On a final note, even if amblyaudia is a legitimate sequela for untreated OM, the specific pathophysiological and perceptual sequelae are unlikely to persist past adolescence. While the precise time-course with which amblyaudia “normalizes” has yet to be delineated, it is clear that these deficits largely disappear after a slow recovery following a few years of typical auditory experience (Hall et al. 1995
).
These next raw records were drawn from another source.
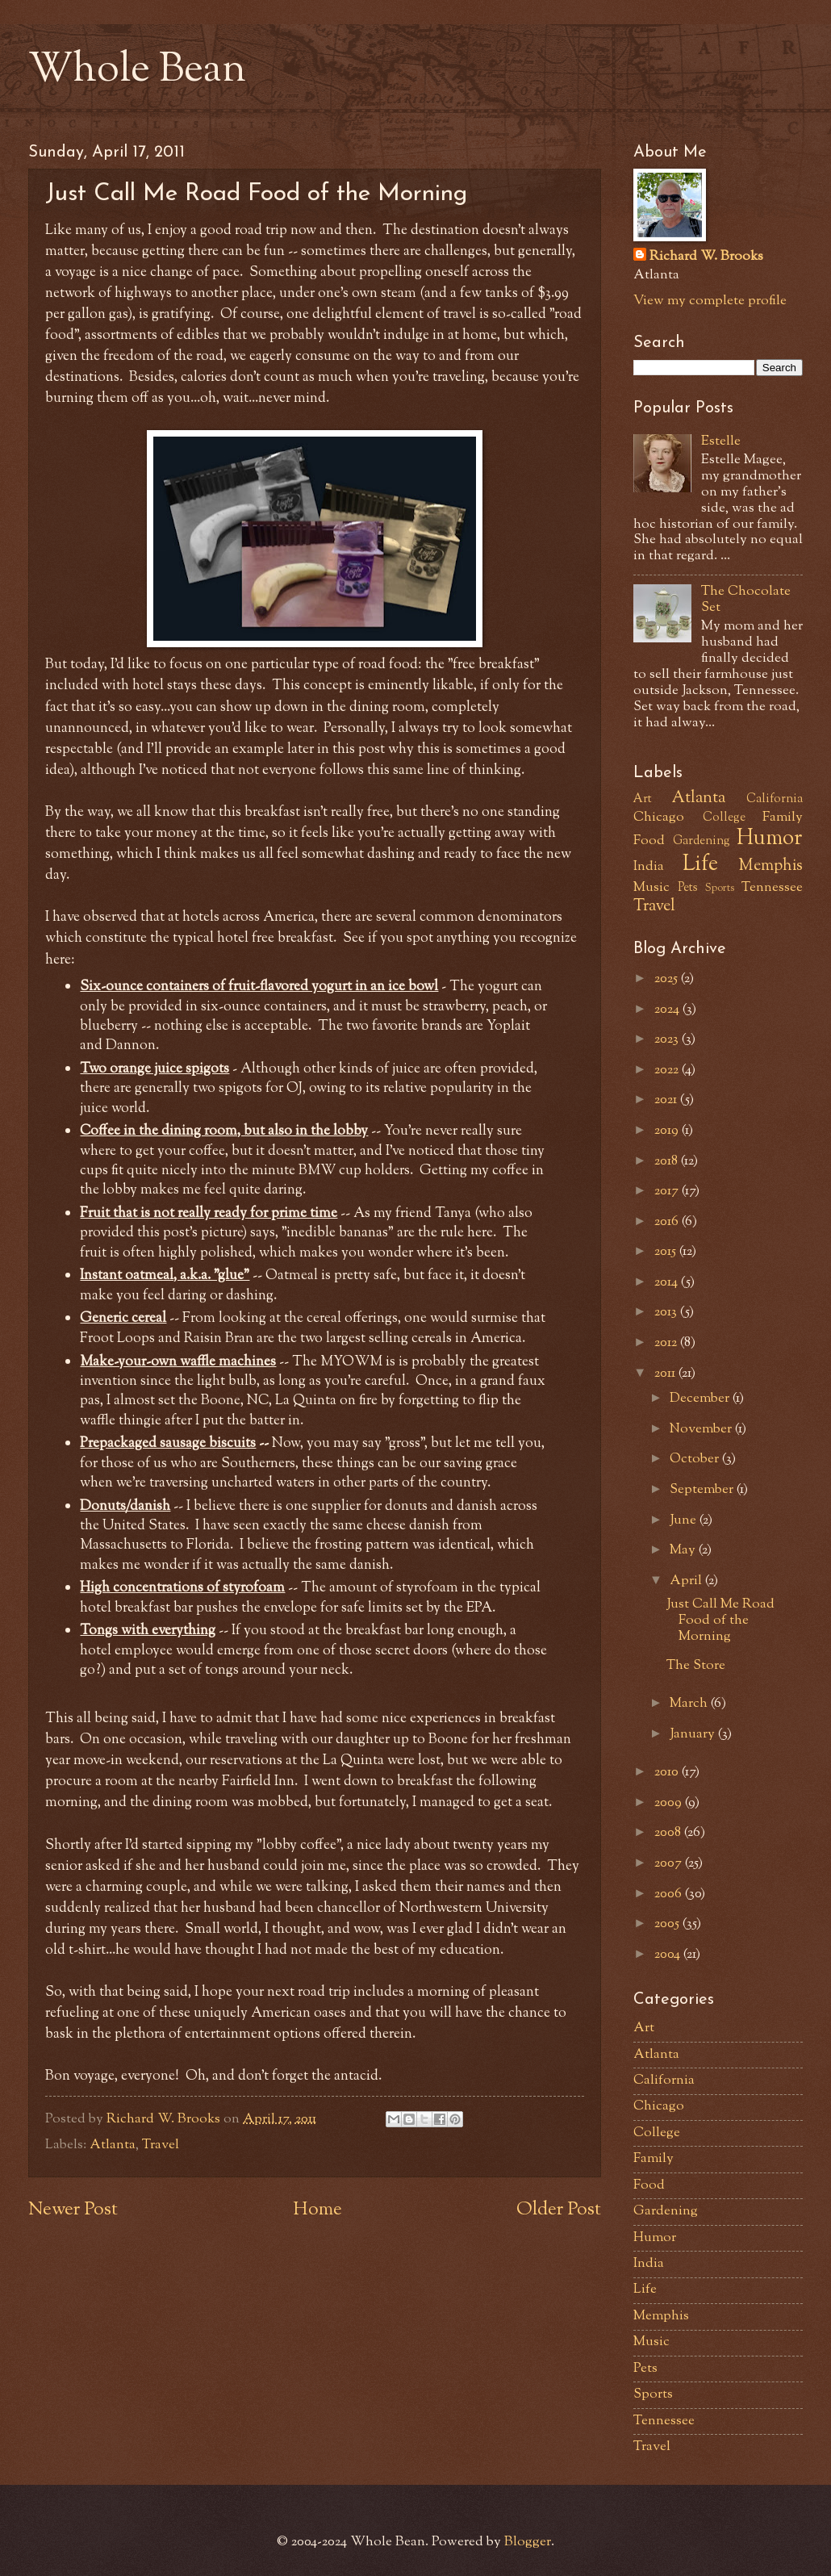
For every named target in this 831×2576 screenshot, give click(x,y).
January (694, 1734)
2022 (668, 1070)
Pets (688, 888)
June (684, 1520)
Similarly, delays in language skills have also been reported to be transient in these children, with early testing demonstrating delays while later scores are normal (Maw et al. 1999
). However, we would argue that impermanence does not suggest a developmentally trivial role for this sensory disorder. Due to the cumulative nature of childhood development, even transient perceptual and language delays are expected to feed forward to later behavior and academic achievement. In other words, even if the amblyaudia resolves by late childhood, the linguistic, cognitive and social functions coming online at these ages would be deleteriously affected by the absence of actionable auditory inputs. This raises the possibility that a transient auditory disorder could have “ripple effects” that extend into adolescence and beyond.